7. A participation study has shown that rec players tend to “lapse” at age 8-10, while travel players tend to leave at 11-15. But there’s a high interest in “unorganized” soccer, and there’s interest in an intermediate level between rec and travel. (Which some states do.)

8. Tax Reform Impacts. This goes on for a while.

Having fun yet?

9. USSF counsel Lydia Wahlke goes through a presentation on athlete safety, especially in the wake of what’s happened with USA Gymnastics. The federation was already doing a lot, including harassment training for every NWSL club last spring. This was a long but absolutely important discussion. I couldn’t follow all of it, and I started wondering how long these meetings would run if Wahlke and Kyle Martino are both involved.

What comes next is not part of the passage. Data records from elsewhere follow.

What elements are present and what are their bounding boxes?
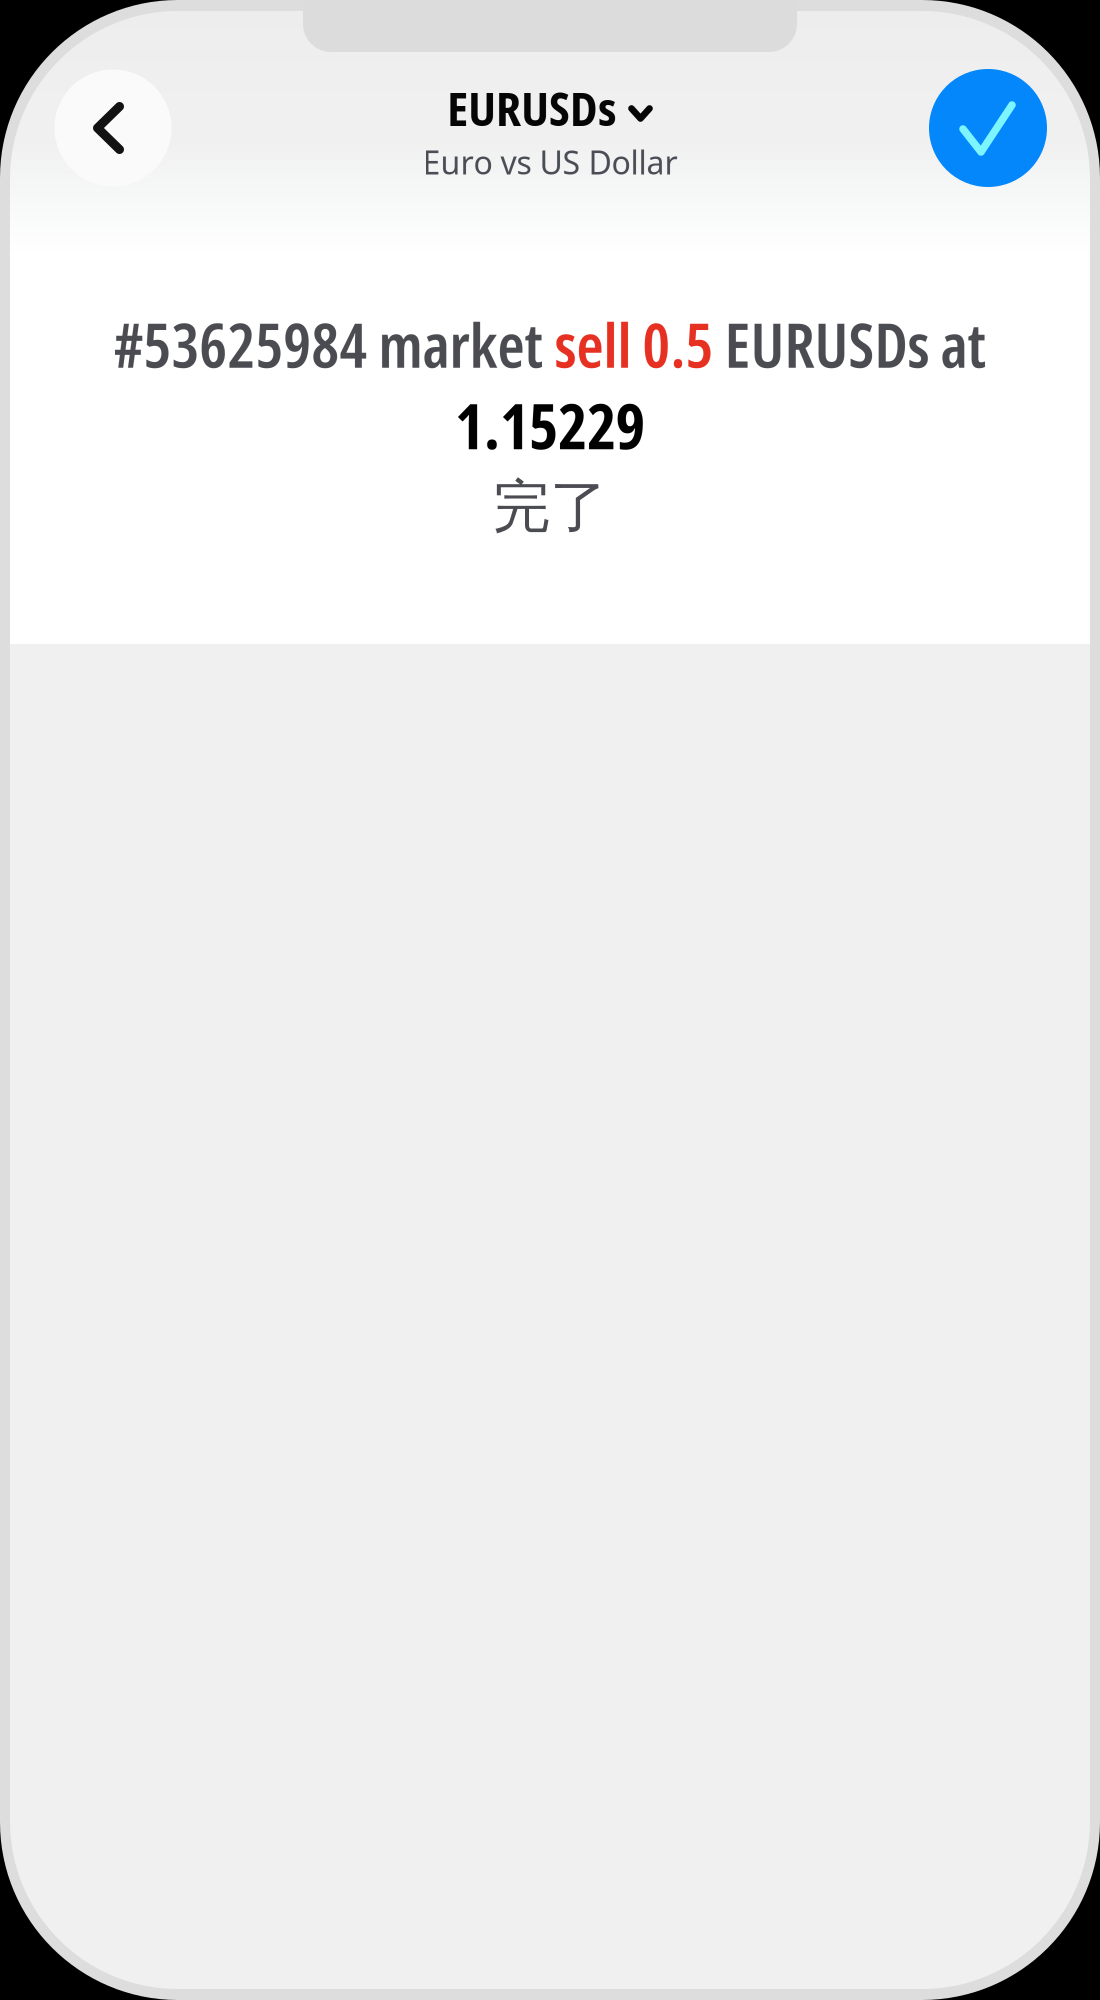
staticText: Euro vs US Dollar (422, 140, 678, 184)
button[interactable]: EURUSDs (10, 86, 1090, 179)
button[interactable]: Confirm (929, 69, 1047, 187)
staticText: sell 0.5 (554, 302, 714, 386)
staticText: 完了 (493, 471, 607, 543)
staticText: 1.15229 (455, 382, 645, 468)
button[interactable]: Back (54, 70, 172, 186)
staticText: EURUSDs (447, 76, 617, 140)
staticText: EURUSDs at (714, 302, 986, 386)
staticText: #53625984 market (114, 302, 554, 386)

10. Election update: The vendor overseeing the election is Plante Moran. We get the lowdown on who they are. I didn’t need to know that they were named one of the top places to work in Chicago.

A break. Finally.

11. Donna Shalala’s term as independent director is ending, and the Risk and Audit Committee needs another independent director to lead it in the interim. I think Val Ackerman ducked. Lisa Carnoy gets volunteered.

Incidentally, Carnoy also filled in as treasurer for the purposes of validating registration fees so they can properly weight the votes. Cordeiro would normally do that, but he recused himself, sensibly.

12. AN OPEN CUP DISCUSSION! And it got quite interesting. They’re considering an amendment that would eliminate the Cup’s foreign-player restriction, which currently stands at five for pro clubs. The pro clubs don’t want that any more — in fact, NASL interim commissioner Rishi Sehgal was in attendance and spoke up to testify that all the pro leagues agreed on this. (Nice to know they all agreed on something.)

The lines of argument are surprising. It’s basically Gulati and CEO Dan Flynn vs. Shalala, Carlos Bocanegra and Don Garber. Gulati argues that the Cup’s credibility won’t be hurt by limiting the number of foreign stars, especially considering how many of them sit out until the semifinals or final, anyway. And Gulati says he wants to give U.S. players more opportunities. John Motta is on the Open Cup committee but says he didn’t really participate in this discussion because it affects the pro leagues, not the ones in his domain (USASA).

tabledThe amendments wouldn’t take effect until qualifying begins anew in August, so the motion is tabled.

13. Insurance. The USSSA had some concerns with the USASA’s proposal. Tabled to give them time to work it out.

14. Wahlke describes an independent ethics committee proposal. Gulati points out the Risk and Audit Committee has been doing a lot of this work but doesn’t object to it being formed. No one speaks in opposition. So that passes the board — I’m not sure whether the National Council (the big meeting, which will vote on the presidency) has to vote on it tomorrow.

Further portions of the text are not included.